The gussets (cue traumatic memories) should have been easy considering it was my third time. This assumption, however, proved untrue. I sewed twelve gussets in total, completing each layer of fabric individually so I could baste them together later on. If you or someone you know is struggling with gusset failure, or feelings of inadequate gussets, know that yes, that last bit of frayed edge at the bottom center will definitely always be there. My solution to this, as well as any other problems that might arise, was stitching over it. I added reinforcement stitches to the problem areas. I will insert a link here to a good gusset tutorial.
After completing all three layers of the stays, I basted them together by hand. This made them easier to bind. I then inserted my plastic boning (true historical accuracy in this case was illegal) and connected the back straps to the back pieces with flat felled seams.
Once I had done this, it was time to hand stitch the bias binding. I chose to go forego the machine for this particular step because I wanted it to look as clean as possible. My only regret with the binding was not being more careful on the curves and mitered corners, as they turned out a bit bunched. I was originally going to use a ready-made bias binding, however, like almost all good things, it contained polyester. I purchased a yard of white cotton and made my own. (I later discovered that the thread I was using also contained polyester, but we are going to pretend, for the purposes of my continued sanity, that this was not the case) (apparently, I decided to overlook machine stitching).
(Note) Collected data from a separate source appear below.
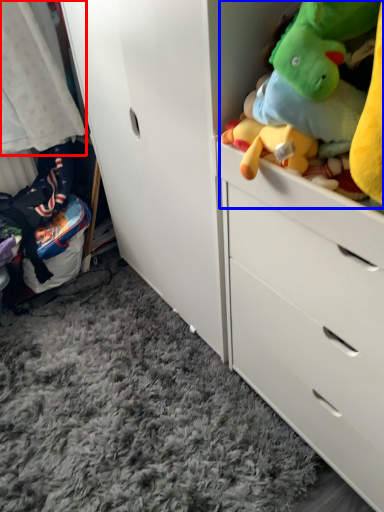 Question: Which object appears farthest to the camera in this image, baby clothe (highlighted by a red box) or stuff (highlighted by a blue box)?

Choices:
 (A) baby clothe
 (B) stuff

Answer: (A) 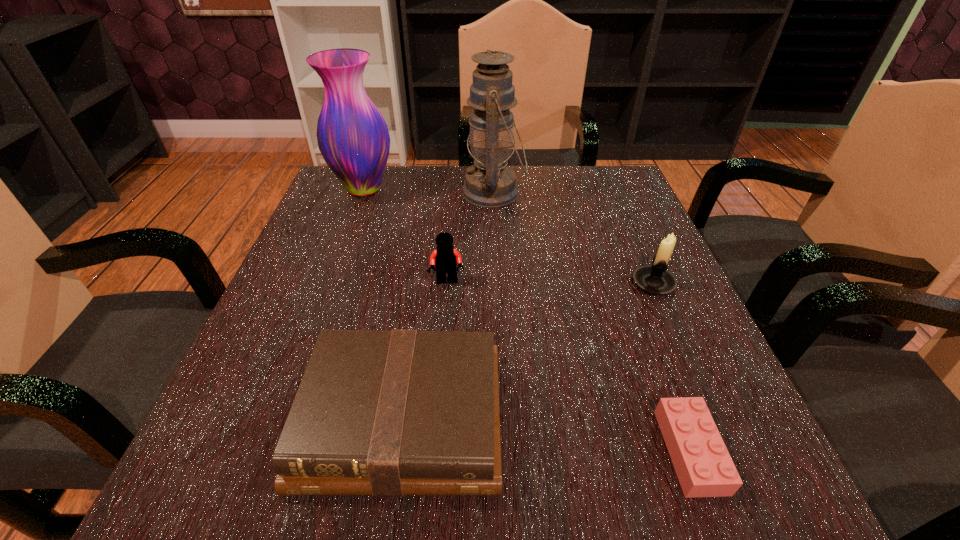 This screenshot has width=960, height=540. I want to click on Lego present at the right edge, so click(703, 465).

Where is `object that is at the far left corner`? The width and height of the screenshot is (960, 540). object that is at the far left corner is located at coordinates (353, 138).

Where is `object that is positioned at the near left corner`? The width and height of the screenshot is (960, 540). object that is positioned at the near left corner is located at coordinates (388, 413).

The width and height of the screenshot is (960, 540). Find the location of `object that is at the near right corner`. object that is at the near right corner is located at coordinates (703, 465).

Where is `blank space at the far edge`? Image resolution: width=960 pixels, height=540 pixels. blank space at the far edge is located at coordinates (418, 197).

In the image, there is a desktop. Where is `vacant space at the near edge`? The height and width of the screenshot is (540, 960). vacant space at the near edge is located at coordinates (597, 445).

Where is `vacant region at the left edge of the desktop`? The width and height of the screenshot is (960, 540). vacant region at the left edge of the desktop is located at coordinates (317, 244).

The height and width of the screenshot is (540, 960). What are the coordinates of `vacant region at the right edge of the desktop` in the screenshot? It's located at (589, 226).

You are a GUI agent. You are given a task and a screenshot of the screen. Output one action in this format:
    pyautogui.click(x=<x>, y=<y>)
    Task: Click on the vacant position at the far left corner of the desktop
    The height and width of the screenshot is (540, 960).
    Given the screenshot: What is the action you would take?
    pyautogui.click(x=372, y=211)

Locate an element on the screen. The height and width of the screenshot is (540, 960). vacant region at the far right corner is located at coordinates (610, 166). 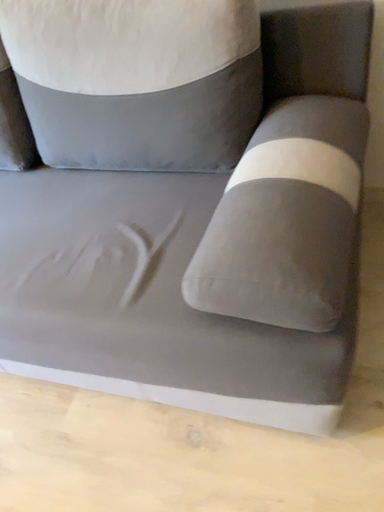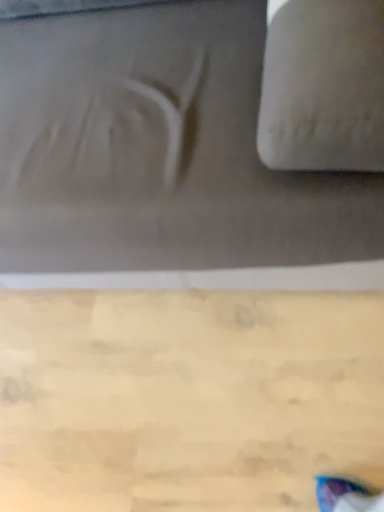 Question: How did the camera likely rotate when shooting the video?

Choices:
 (A) rotated upward
 (B) rotated downward

Answer: (B)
After the binding was added, I handstitched the eyelets. Because the back straps are not connected to the front of the stays, there ended up being sixteen. A good eyelet sewing tutorial can be found here. I used two strings of embroidery floss.
The End Result
I like the 2022 version of my short stays the best. Lack of a thimble did result in some bloodstains (I'll have to find a tutorial for removing those, as well) but they are small.